私がギフトを得る少し前のその日、私はいつものように農作業をしていた──訳ではなく、休憩していた。
この農作業は我が家の生活を支える糧となるが、努力したって大幅に収穫量が増える訳でもないし……。
そもそも前世で農業の経験をしていない私としては、収穫量を増やす方法なんてほとんど知らないよ。
それに収穫量が増えたところで領主から税として取り上げられ、我が家には事前に決められていた量しか残らない。
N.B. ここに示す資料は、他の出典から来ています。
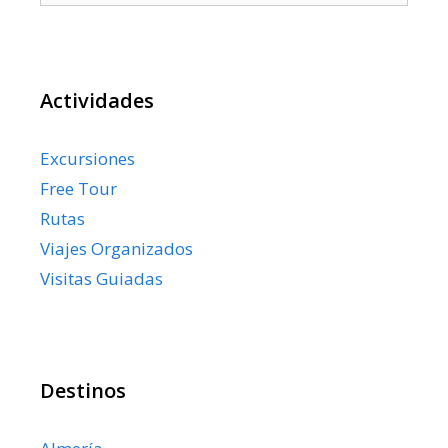
Actividades
Excursiones
Free Tour
Rutas
Viajes Organizados
Visitas Guiadas
Destinos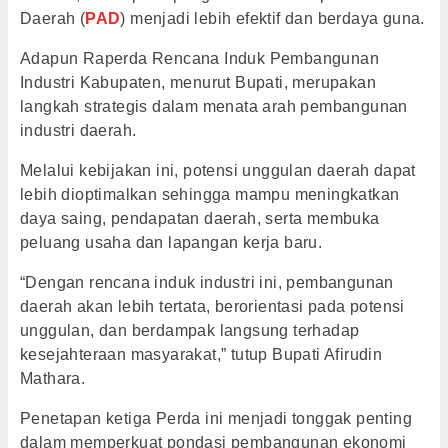
Daerah (
PAD
) menjadi lebih efektif dan berdaya guna.
Adapun Raperda Rencana Induk Pembangunan
Industri Kabupaten, menurut Bupati, merupakan
langkah strategis dalam menata arah pembangunan
industri daerah.
Melalui kebijakan ini, potensi unggulan daerah dapat
lebih dioptimalkan sehingga mampu meningkatkan
daya saing, pendapatan daerah, serta membuka
peluang usaha dan lapangan kerja baru.
“Dengan rencana induk industri ini, pembangunan
daerah akan lebih tertata, berorientasi pada potensi
unggulan, dan berdampak langsung terhadap
kesejahteraan masyarakat,” tutup Bupati Afirudin
Mathara.
Penetapan ketiga Perda ini menjadi tonggak penting
dalam memperkuat pondasi pembangunan ekonomi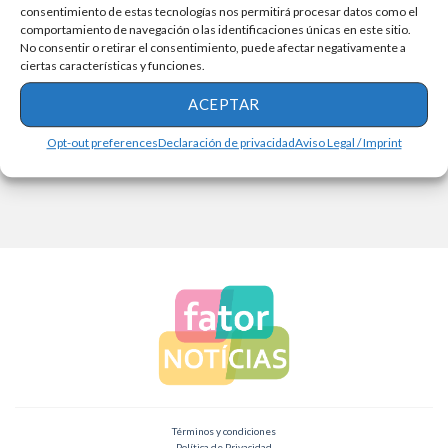
Vea cómo solicitar la oportunidad de recepcionista que
consentimiento de estas tecnologías nos permitirá procesar datos como el
ofrece Best […]
comportamiento de navegación o las identificaciones únicas en este sitio.
No consentir o retirar el consentimiento, puede afectar negativamente a
ciertas características y funciones.
SIGUE LEYENDO
ACEPTAR
Opt-out preferences
Declaración de privacidad
Aviso Legal / Imprint
Términos y condiciones
Política de Privacidad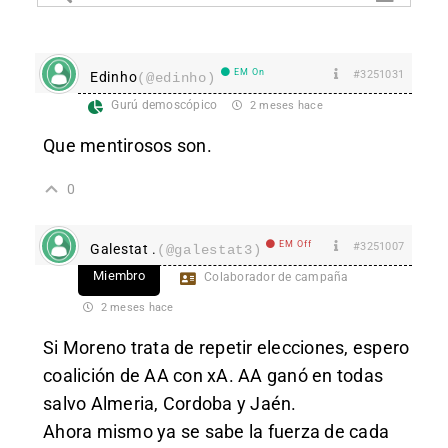
EM On
#3251031
Edinho
(@edinho)
Gurú demoscópico
2 meses hace
Que mentirosos son.
0
EM Off
#3251007
Galestat .
(@galestat3)
Miembro
Colaborador de campaña
2 meses hace
Si Moreno trata de repetir elecciones, espero
coalición de AA con xA. AA ganó en todas
salvo Almeria, Cordoba y Jaén.
Ahora mismo ya se sabe la fuerza de cada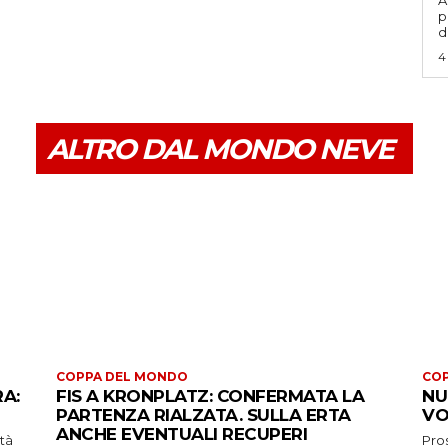
A
p
d
4
ALTRO DAL MONDO NEVE
COPPA DEL MONDO
CO
RA:
FIS A KRONPLATZ: CONFERMATA LA
NU
PARTENZA RIALZATA. SULLA ERTA
VO
ANCHE EVENTUALI RECUPERI
ità
Pros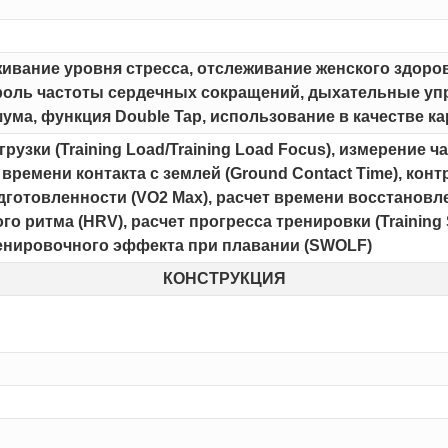
живание уровня стресса, отслеживание женского здоро
роль частоты сердечных сокращений, дыхательные упра
ума, функция Double Tap, использование в качестве к
рузки (Training Load/Training Load Focus), измерение 
е времени контакта с землей (Ground Contact Time), конт
отовленности (VO2 Max), расчет времени восстановлен
о ритма (HRV), расчет прогресса тренировки (Training
т тренировочного эффекта при плавании (SWOLF)
КОНСТРУКЦИЯ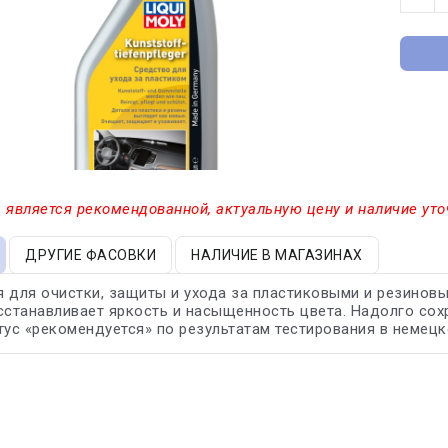
 является рекомендованной, актуальную цену и наличие уто
ДРУГИЕ ФАСОВКИ
НАЛИЧИЕ В МАГАЗИНАХ
 для очистки, защиты и ухода за пластиковыми и резинов
сстанавливает яркость и насыщенность цвета. Надолго сох
тус «рекомендуется» по результатам тестирования в немец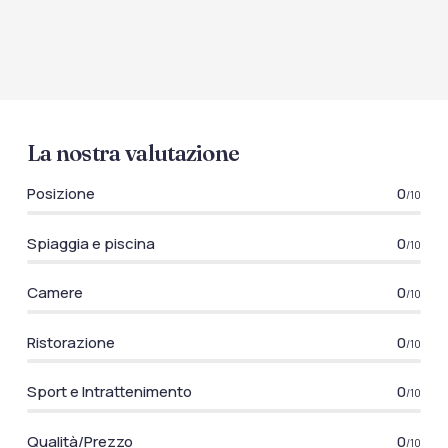
La nostra valutazione
Posizione
0
/10
Spiaggia e piscina
0
/10
Camere
0
/10
Ristorazione
0
/10
Sport e Intrattenimento
0
/10
Qualità/Prezzo
0
/10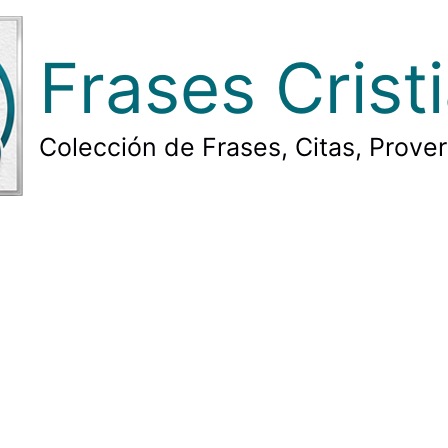
Frases Crist
Colección de Frases, Citas, Prove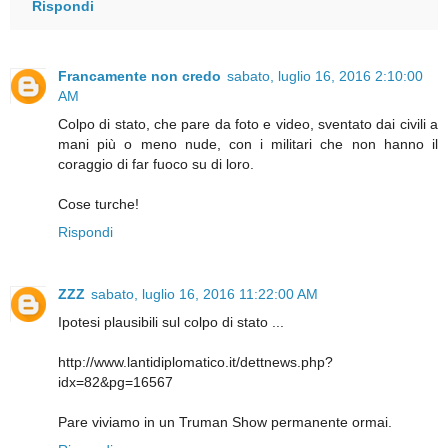
Rispondi
Francamente non credo
sabato, luglio 16, 2016 2:10:00
AM
Colpo di stato, che pare da foto e video, sventato dai civili a
mani più o meno nude, con i militari che non hanno il
coraggio di far fuoco su di loro.
Cose turche!
Rispondi
ZZZ
sabato, luglio 16, 2016 11:22:00 AM
Ipotesi plausibili sul colpo di stato ...
http://www.lantidiplomatico.it/dettnews.php?
idx=82&pg=16567
Pare viviamo in un Truman Show permanente ormai.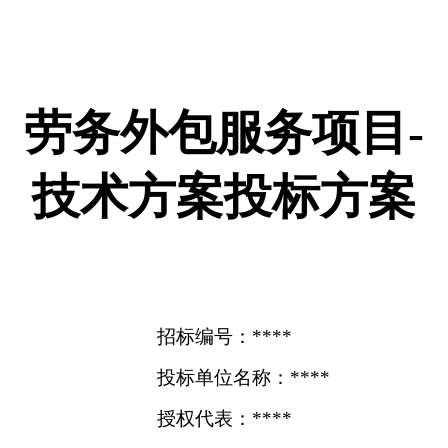
劳务外包服务项目-
技术方案投标方案
招标编号：****
投标单位名称：****
授权代表：****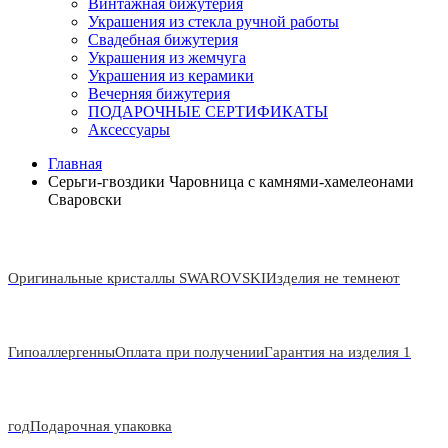
Винтажная бижутерия
Украшения из стекла ручной работы
Свадебная бижутерия
Украшения из жемчуга
Украшения из керамики
Вечерняя бижутерия
ПОДАРОЧНЫЕ СЕРТИФИКАТЫ
Аксессуары
Главная
Серьги-гвоздики Чаровница с камнями-хамелеонами
Сваровски
Оригинальные кристаллы SWAROVSKI
Изделия не темнеют
Гипоаллергенны
Оплата при получении
Гарантия на изделия 1
год
Подарочная упаковка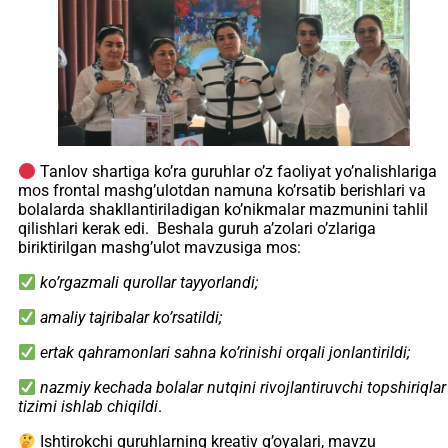
Tanlov shartiga ko’ra guruhlar o’z faoliyat yo’nalishlariga
mos frontal mashg’ulotdan namuna ko’rsatib berishlari va
bolalarda shakllantiriladigan ko’nikmalar mazmunini tahlil
qilishlari kerak edi. Beshala guruh a’zolari o’zlariga
biriktirilgan mashg’ulot mavzusiga mos:
ko’rgazmali qurollar tayyorlandi;
amaliy tajribalar ko’rsatildi;
ertak qahramonlari sahna ko’rinishi orqali jonlantirildi;
nazmiy kechada bolalar nutqini rivojlantiruvchi topshiriqlar
tizimi ishlab chiqildi
.
Ishtirokchi guruhlarning kreativ g’oyalari, mavzu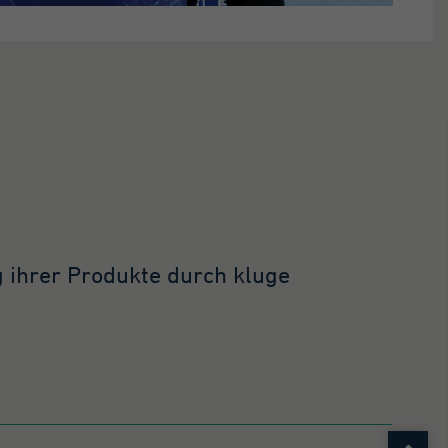
g ihrer Produkte durch kluge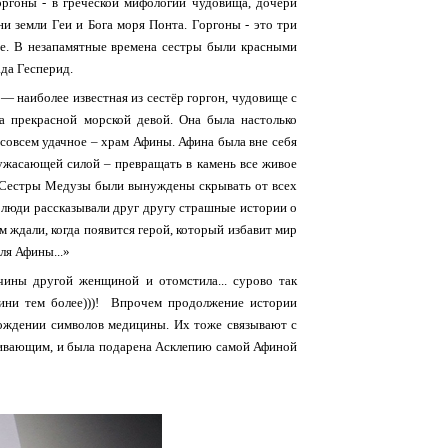
гоны - в греческой мифологии чудовища, дочери
и земли Геи и Бога моря Понта. Горгоны - это три
ое. В незапамятные времена сестры были красными
ада Гесперид.
— наиболее известная из сестёр горгон, чудовище с
а прекрасной морской девой. Она была настолько
 совсем удачное – храм Афины. Афина была вне себя
е ужасающей силой – превращать в камень все живое
р. Сестры Медузы были вынуждены скрывать от всех
И люди рассказывали друг другу страшные истории о
 ждали, когда появится герой, который избавит мир
ля Афины...»
чины другой женщиной и отомстила... сурово так
огини тем более)))! Впрочем продолжение истории
исхождении символов медицины. Их тоже связывают с
убивающим, и была подарена Асклепию самой Афиной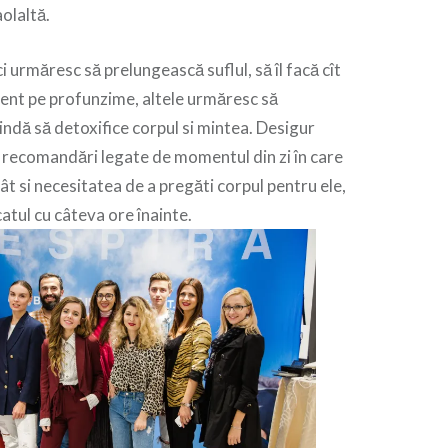
aolaltă.
i urmăresc să prelungească suflul, să îl facă cît
cent pe profunzime, altele urmăresc să
indă să detoxifice corpul si mintea. Desigur
u recomandări legate de momentul din zi în care
cât si necesitatea de a pregăti corpul pentru ele,
tul cu câteva ore înainte.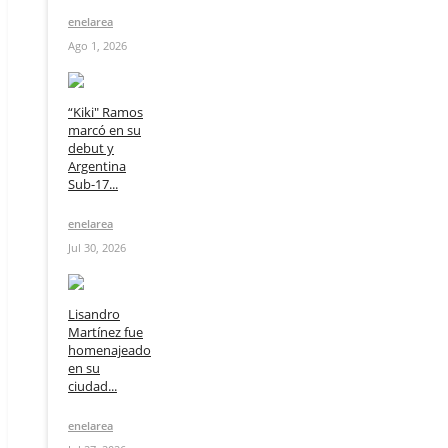
enelarea
Ago 1, 2026
“Kiki" Ramos
marcó en su
debut y
Argentina
Sub-17...
enelarea
Jul 30, 2026
Lisandro
Martínez fue
homenajeado
en su
ciudad...
enelarea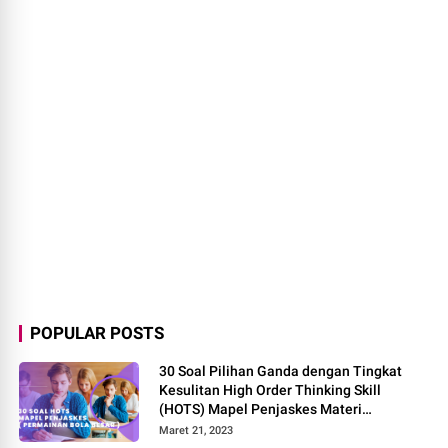
POPULAR POSTS
30 Soal Pilihan Ganda dengan Tingkat
Kesulitan High Order Thinking Skill
(HOTS) Mapel Penjaskes Materi
Permainan Bola Besar
Maret 21, 2023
それどころかノルマを満たしていなければ、最低限の量すら残してくれないという。
役立たずは飢えて死ねということだ。
うん、馬鹿らしい。
ノルマさえ満たしていれば、努力する意味なんか無いじゃん。
だから親も作業を私にぶん投げて、他に収入になりそうな内職をしている。
それが最底辺の農民の生活だ。
いや、農民というか、農奴や小作人に近いんじゃないかな……。
領主から土地を借りて、細々と作物を作っているって感じなんだもの。
「さて……と」
今日も日課をすることにしよう。
それはステータスの確認だ。
前世の記憶が戻った後、冗談でweb小説みたいにステータスを確認しようとしたらできた。
できてしまったのだ。
なんなんだ、この世界?
しかもこれは他の人にはできないらしく、もしかしたら噂の「転生特典」というものなのかもしれない。
そんな訳で、毎日ステータスを確認して、自分の成長を確認するのが私の数少ない楽しみだった。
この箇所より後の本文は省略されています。